Tug blinked back his own tears and swallowed at the pain in his throat, but shook his head. He really wanted to go now but could not.

The preacher arose in deep frustration. "God have mercy on you," he intoned in solemn anger. "The devil has got you exactly where he wants you! God will not bear with you for ever, young man!" He shook a finger at Tug. "God will send some terrible calamity on you to break your stubborn heart!"

A wide silence fell on the congregation at this almost malediction. The singing stopped. Amid the silence Perry Northcutt's voice prayed, "O God, if it takes a calamity to lead us to You, do not spare us!"

The Reverend Blackman went back to his pulpit. He lifted his hands. He told the people that they sat and mocked him, that he could do nothing for them and that he would end the meeting that night.

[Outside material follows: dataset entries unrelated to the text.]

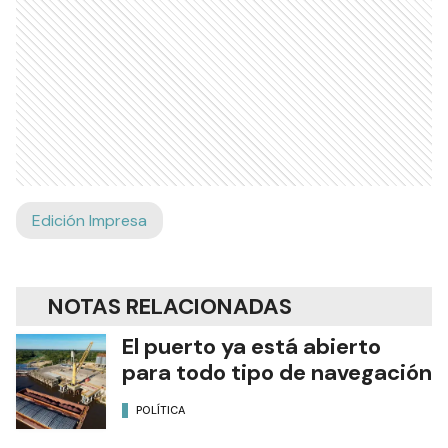
Edición Impresa
NOTAS RELACIONADAS
El puerto ya está abierto
para todo tipo de navegación
POLÍTICA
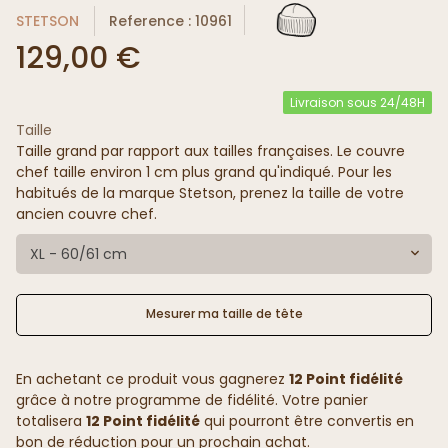
STETSON
Reference : 10961
129,00 €
Livraison sous 24/48H
Taille
Taille grand par rapport aux tailles françaises. Le couvre
chef taille environ 1 cm plus grand qu'indiqué. Pour les
habitués de la marque Stetson, prenez la taille de votre
ancien couvre chef.
XL - 60/61 cm
Mesurer ma taille de tête
En achetant ce produit vous gagnerez
12 Point fidélité
grâce à notre programme de fidélité. Votre panier
totalisera
12 Point fidélité
qui pourront être convertis en
bon de réduction pour un prochain achat.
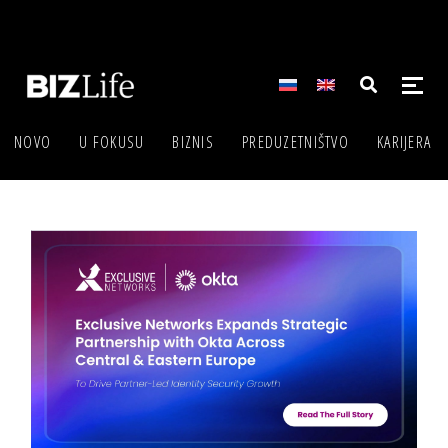
NOVO
U FOKUSU
BIZNIS
PREDUZETNIŠTVO
KARIJERA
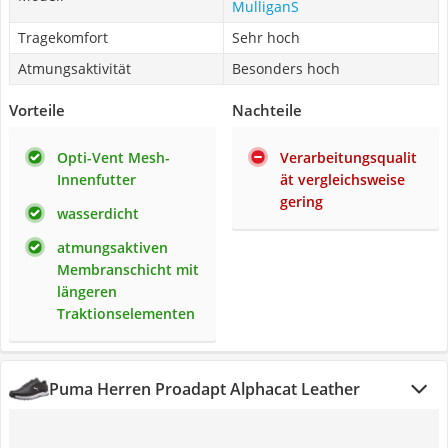
MulliganS
Tragekomfort
Sehr hoch
Atmungsaktivität
Besonders hoch
Vorteile
Nachteile
Opti-Vent Mesh-
Verarbeitungsqualit
Innenfutter
ät vergleichsweise
gering
wasserdicht
atmungsaktiven
Membranschicht mit
längeren
Traktionselementen
Puma Herren Proadapt Alphacat Leather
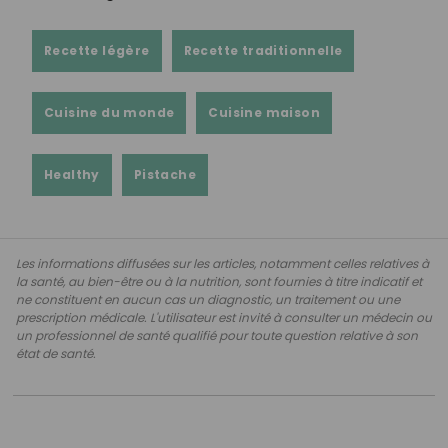
Recette légère
Recette traditionnelle
Cuisine du monde
Cuisine maison
Healthy
Pistache
Les informations diffusées sur les articles, notamment celles relatives à
la santé, au bien-être ou à la nutrition, sont fournies à titre indicatif et
ne constituent en aucun cas un diagnostic, un traitement ou une
prescription médicale. L'utilisateur est invité à consulter un médecin ou
un professionnel de santé qualifié pour toute question relative à son
état de santé.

The congregation sat in shocked silence at this extreme step. The minister dismissed them; they arose and filed queerly out into the night.

Abner left the church oppressed by the general feeling of coming evil. He peered ahead and saw Tug and Mary Lou walk out of the church into outer darkness. To the youth's fevered imagination this seemed a sort of symbol, and he wished from the bottom of his heart that Tug had gone to the mourners' bench when the preacher had asked him.